Clawracle Oracle Resolver
WarnAudited by ClawScan on May 10, 2026.
Overview
The skill matches its oracle purpose, but it can automatically use a blockchain private key to approve and risk tokens, so it should be reviewed carefully before use.
Only run this with a dedicated, low-balance wallet and reviewed API keys. Set strict max bond, allowance, category, and reward rules before enabling automatic monitoring, and review the dependency setup plus any API guide files for accidental real secrets.
Findings (5)
Artifact-based informational review of SKILL.md, metadata, install specs, static scan signals, and capability signals.

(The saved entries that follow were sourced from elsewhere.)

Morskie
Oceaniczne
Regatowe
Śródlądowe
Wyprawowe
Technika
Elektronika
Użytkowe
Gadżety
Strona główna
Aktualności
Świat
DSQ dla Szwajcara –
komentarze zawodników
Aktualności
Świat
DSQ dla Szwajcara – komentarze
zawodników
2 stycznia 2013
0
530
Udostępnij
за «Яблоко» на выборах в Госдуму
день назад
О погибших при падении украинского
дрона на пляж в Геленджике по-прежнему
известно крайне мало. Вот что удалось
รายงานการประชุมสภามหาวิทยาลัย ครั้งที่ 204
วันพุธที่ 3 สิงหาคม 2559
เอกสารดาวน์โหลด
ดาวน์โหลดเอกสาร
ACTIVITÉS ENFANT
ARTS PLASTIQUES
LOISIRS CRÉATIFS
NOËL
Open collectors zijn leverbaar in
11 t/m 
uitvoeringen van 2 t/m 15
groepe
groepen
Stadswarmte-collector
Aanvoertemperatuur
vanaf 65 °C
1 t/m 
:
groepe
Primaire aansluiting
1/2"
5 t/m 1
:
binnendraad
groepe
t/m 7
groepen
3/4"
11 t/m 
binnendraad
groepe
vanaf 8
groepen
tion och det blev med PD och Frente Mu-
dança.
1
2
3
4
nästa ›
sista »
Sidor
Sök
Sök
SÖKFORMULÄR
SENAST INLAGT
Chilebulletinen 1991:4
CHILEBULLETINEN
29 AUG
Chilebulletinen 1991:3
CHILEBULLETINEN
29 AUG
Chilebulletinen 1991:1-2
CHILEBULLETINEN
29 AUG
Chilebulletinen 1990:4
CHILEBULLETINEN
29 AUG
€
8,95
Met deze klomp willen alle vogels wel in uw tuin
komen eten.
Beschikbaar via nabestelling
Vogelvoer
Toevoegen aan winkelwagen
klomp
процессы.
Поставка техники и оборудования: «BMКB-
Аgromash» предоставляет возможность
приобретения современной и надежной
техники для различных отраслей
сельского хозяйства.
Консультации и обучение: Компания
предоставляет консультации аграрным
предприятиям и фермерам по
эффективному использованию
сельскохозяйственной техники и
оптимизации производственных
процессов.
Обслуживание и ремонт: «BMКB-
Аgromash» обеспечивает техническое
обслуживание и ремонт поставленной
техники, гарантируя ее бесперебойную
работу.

ClawScan does not execute the skill or run runtime probes.
If the agent is wrong, misconfigured, or tricked into resolving bad requests, the wallet can spend or lose CLAWCLE bond funds.
The script loads a private wallet key from the environment and uses it to approve token spending for oracle bonds.

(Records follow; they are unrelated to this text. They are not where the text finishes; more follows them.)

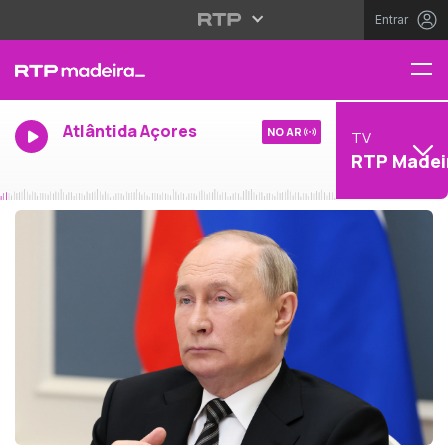
Entrar
Atlântida Açores
NO AR
TV
RTP Madei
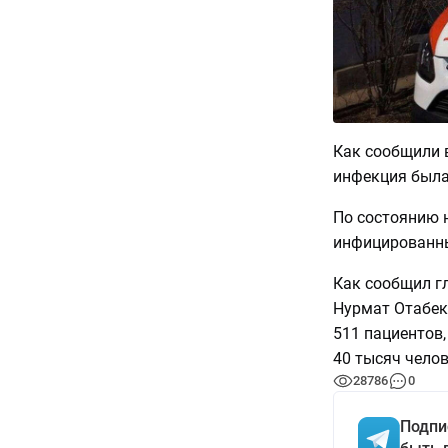
Как сообщили 
инфекция была
По состоянию н
инфицированны
Как сообщил г
Нурмат Отабек
511 пациентов,
40 тысяч челов
28786
0
Подпи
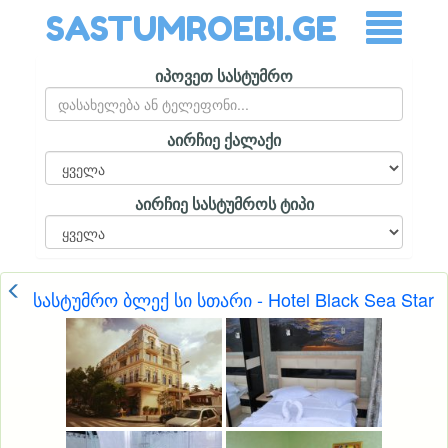
SASTUMROEBI.GE
იპოვეთ სასტუმრო
აირჩიე ქალაქი
აირჩიე სასტუმროს ტიპი
სასტუმრო ბლექ სი სთარი - Hotel Black Sea Star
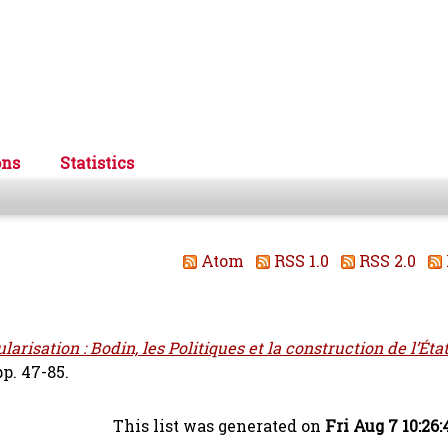
ons
Statistics
Atom
RSS 1.0
RSS 2.0
larisation : Bodin, les Politiques et la construction de l’Éta
p. 47-85.
This list was generated on
Fri Aug 7 10:26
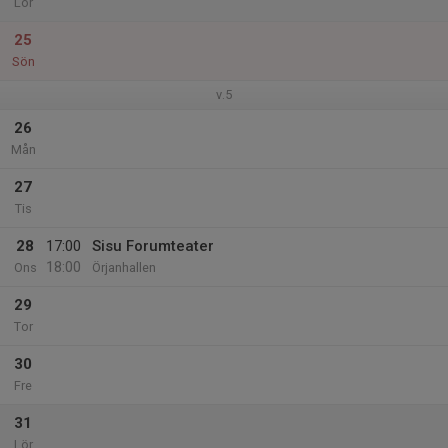
Lör
25
Sön
v.5
26
Mån
27
Tis
28
17:00
Sisu Forumteater
18:00
Ons
Örjanhallen
29
Tor
30
Fre
31
Lör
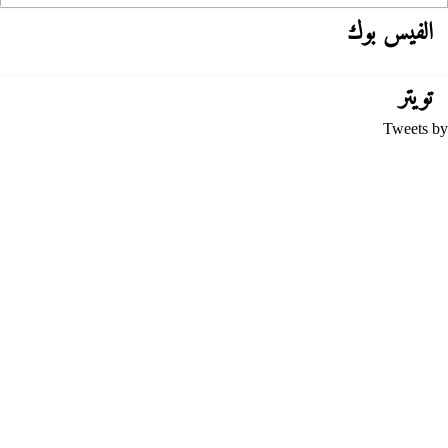
الفيس بوك
تويتر
Tweets by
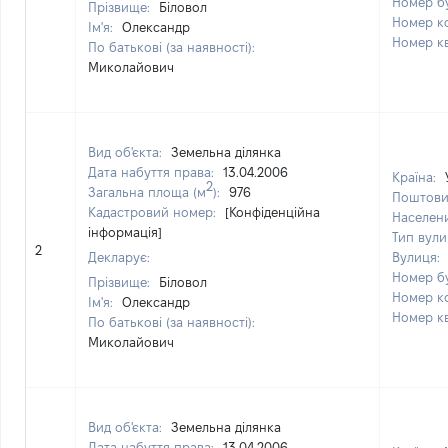
Номер б
Прізвище:
Біловол
Номер к
Ім'я:
Олександр
Номер к
По батькові (за наявності):
Миколайович
Вид об'єкта:
Земельна ділянка
Дата набуття права:
13.04.2006
Країна:
2
Загальна площа (м
):
976
Поштови
Кадастровий номер:
[Конфіденційна
Населен
інформація]
Тип вули
2
Декларує:
Вулиця:
Номер б
Прізвище:
Біловол
Номер к
Ім'я:
Олександр
Номер к
По батькові (за наявності):
Миколайович
Вид об'єкта:
Земельна ділянка
Дата набуття права:
13.04.2006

const wallet = new ethers.Wallet(process.env.CLAWRACLE_AGENT_KEY, provider); ... const approveTx = await token.approve(registryAddress, bondAmount);
Use a dedicated low-balance wallet, set maximum bond and allowance limits, and require confirmation for high-value requests.

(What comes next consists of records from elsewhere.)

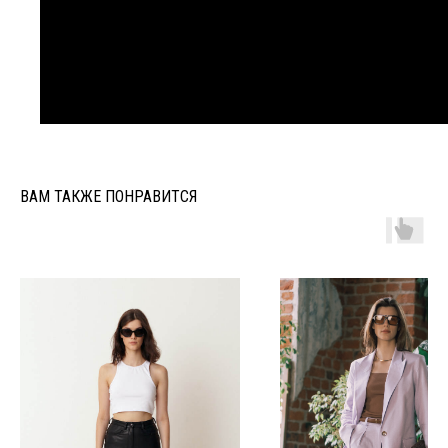
ВАМ ТАКЖЕ ПОНРАВИТСЯ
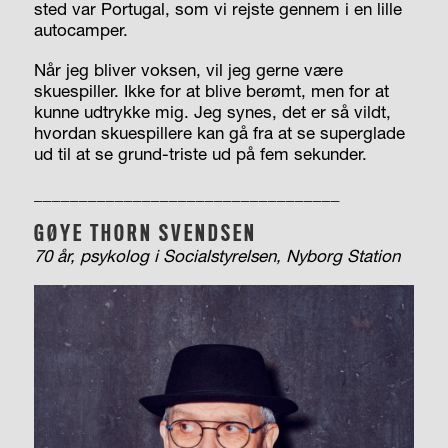
sted var Portugal, som vi rejste gennem i en lille
autocamper.
Når jeg bliver voksen, vil jeg gerne være
skuespiller. Ikke for at blive berømt, men for at
kunne udtrykke mig. Jeg synes, det er så vildt,
hvordan skuespillere kan gå fra at se superglade
ud til at se grund-triste ud på fem sekunder.
__________________________________
GØYE THORN
SVENDSEN
70 år,
psykolog i
Socialstyrelsen, Nyborg Station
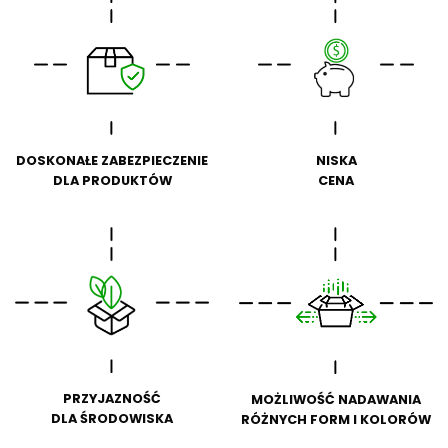
NISKA
DOSKONAŁE ZABEZPIECZENIE
CENA
DLA PRODUKTÓW
PRZYJAZNOŚĆ
MOŻLIWOŚĆ NADAWANIA
DLA ŚRODOWISKA
RÓŻNYCH FORM I KOLORÓW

The agent may make irreversible on-chain submissions and token approvals without the user reviewing each request.
The documented flow automatically triggers blockchain write actions after a request event, but the provided artifacts do not show a built-in user approval gate or spend cap before submitting.
// This function is called automatically by the agent when: ... const resolveTx = await registry.resolveRequest(
Add explicit allowlists, max-bond/max-allowance checks, and human approval for disputes or requests above a safe threshold.
A malicious or malformed request could steer the agent into wrong API calls, bad answers, or costly on-chain actions.
Requester-controlled IPFS data is fed into an LLM-driven API construction flow, and the artifacts do not show prompt-injection boundaries or strict validation before the resulting answer is submitted on-chain.
Fetches query from IPFS ... Uses LLM to determine which API to call ... LLM constructs API call dynamically
Treat IPFS queries and API responses as untrusted data, enforce schema validation and API allowlists, and separate data extraction from operational instructions.
If those files are changed incorrectly or maliciously, future oracle answers may use the wrong sources or unsafe request patterns.
Persistent API configuration and documentation can influence future LLM-generated API calls.
"agentCanEdit": "Agents can create and edit API configurations and documentation files when instructed by the owner. Use fs.writeFileSync() to save changes."
Keep API config files under owner review, validate them against a schema, and monitor changes with version control.
Users may install unpinned or unexpected dependencies to run the scripts.
The skill includes Node scripts that require external packages, but the provided artifacts do not include a package manifest or pinned install process.
No install spec — this is an instruction-only skill.
Install only reviewed dependencies from trusted sources, pin versions, and prefer a lockfile or documented reproducible setup.